Simply put, servant leadership helps teams perform better and leads to increased job satisfaction, but how can it best be implemented? One place to start is to have leaders ask employees, “How can I help you be successful?” Asking questions like this can help employees and managers get on the same page about how to accomplish work best, and managers can better give employees the tools and resources they need to be successful.

However, setting concrete boundaries is vital to ensure managers avoid burnout and get their work done. Managers are already stretched so thin, and asking them to provide a completely new leadership style would undoubtedly be difficult for many managers. While setting boundaries will vary from team to team, managers mustn’t burn out themselves and take the time they need to complete their work and find fulfillment. 

Characteristics of Great Servant Leaders

Gonzaga University found that certain qualities help servant leaders become more effective in the workplace. Some of these qualities are listening, empathy, and building community.


Listening is an excellent characteristic of any leader, especially a servant leader. Robert Greenleaf, the principal founder of servant leadership, said that authentic listening “builds strength in other people that leads to more effective interpersonal communication.” Better interpersonal communication helps avoid potential problems in the workplace and ensures that everyone is always on the same page.

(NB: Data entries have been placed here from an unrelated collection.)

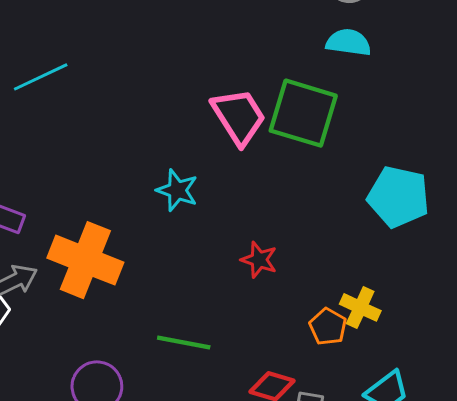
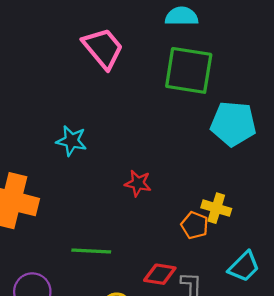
green square: (303, 113) -> (189, 70), moved
pink trapezoid: (239, 117) -> (103, 48), moved

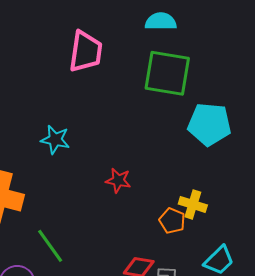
pink trapezoid: (103, 48) -> (86, 52), turned 48
green line: (91, 251) -> (50, 246), moved, turned 51

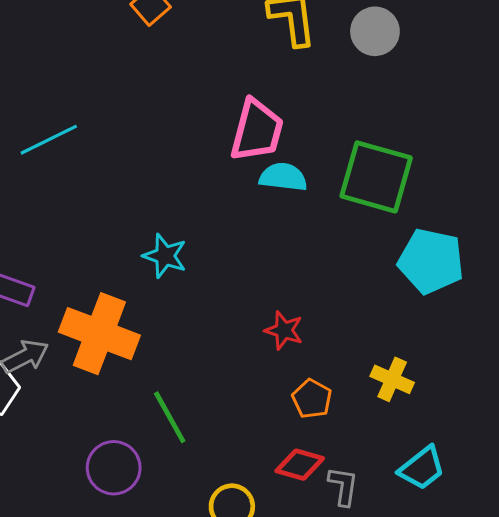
cyan semicircle: (161, 21) -> (283, 177), moved
cyan star: (55, 140) -> (165, 256), moved
orange pentagon: (172, 221) -> (312, 399), moved

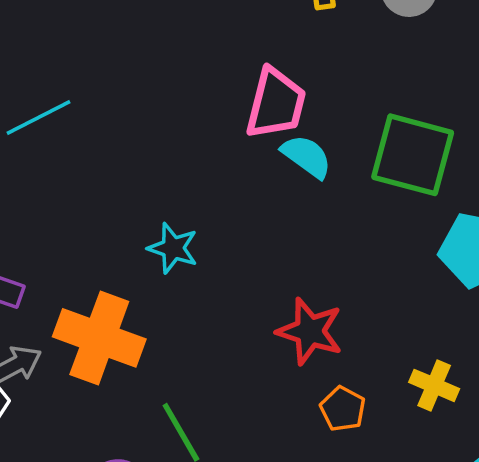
cyan semicircle: (283, 177) -> (307, 156), turned 30
red star: (284, 330) -> (310, 331), size x1.5

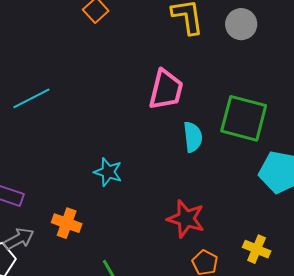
cyan semicircle: (307, 156) -> (193, 137), moved, turned 48
orange cross: (99, 338) -> (67, 223), size x0.6

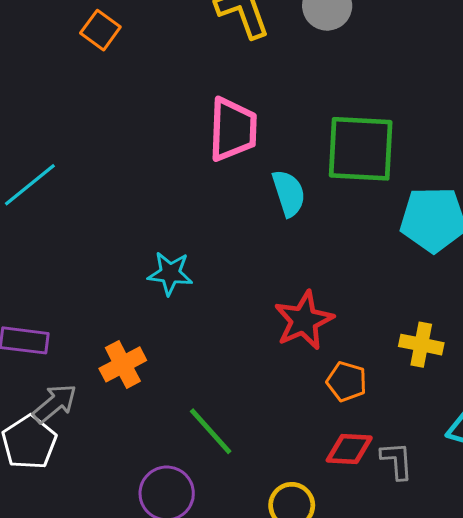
red star: (186, 219) -> (304, 320), turned -30
orange cross: (67, 223) -> (123, 364), turned -36

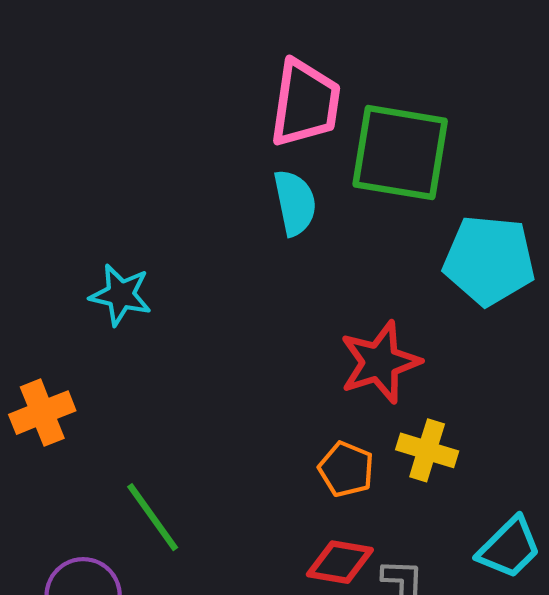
pink trapezoid: (233, 129) -> (305, 103), moved
red star: (304, 320) -> (380, 362), moved
yellow cross: (421, 345) -> (427, 450), moved

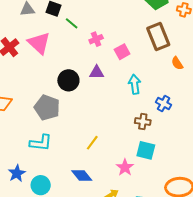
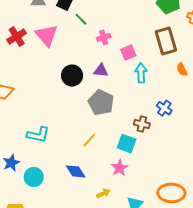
cyan arrow: (135, 84) -> (141, 73), moved
gray pentagon: (47, 108) -> (101, 102), moved
cyan square: (146, 150) -> (127, 144), moved

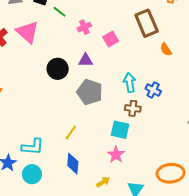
cyan arrow: (141, 73) -> (130, 83), moved
cyan L-shape: (38, 135) -> (33, 147), moved
yellow line: (89, 140) -> (71, 133), moved
blue diamond: (76, 171) -> (73, 164), turned 45

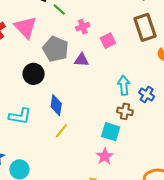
black circle: (58, 69) -> (34, 74), moved
gray pentagon: (90, 92) -> (56, 49), moved
cyan L-shape: (33, 147) -> (20, 116), moved
blue diamond: (73, 164) -> (56, 105), moved

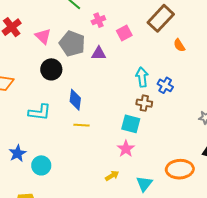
pink triangle: (26, 27) -> (43, 36), moved, size x0.7
brown rectangle: (145, 27) -> (161, 18), turned 64
yellow line: (61, 131) -> (82, 125), turned 56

Gonzaga states, “Empathy is an awareness of, and sympathy to, the thoughts and feelings of others [and] is essential to receptive listening skills of the servant leader.” While empathy is a part of other types of leadership, servant leaders are known always to be empathetic. It plays a vital role in this type of leadership as when leaders are empathetic, they can better serve and build up their employees.

Building Community

Building a community that can contribute significantly is potent for the workplace. Servant leaders, obviously, focus on employees as individuals, and in doing so, they can change the environment at work and build a safe and productive community. Servant leaders can focus on individuals and help them contribute to the great community.


Servant leadership increases team performance, customer service, and employee retention. As employees feel valued and respected, they naturally perform better and trust the leader more. When implementing servant leadership, managers must ask questions about employees and set healthy boundaries to ensure they do not burn out. However, servant leadership can change people, teams, organizations, and society. If modern-day businesses want to improve their organizations, a great solution is to implement servant leadership.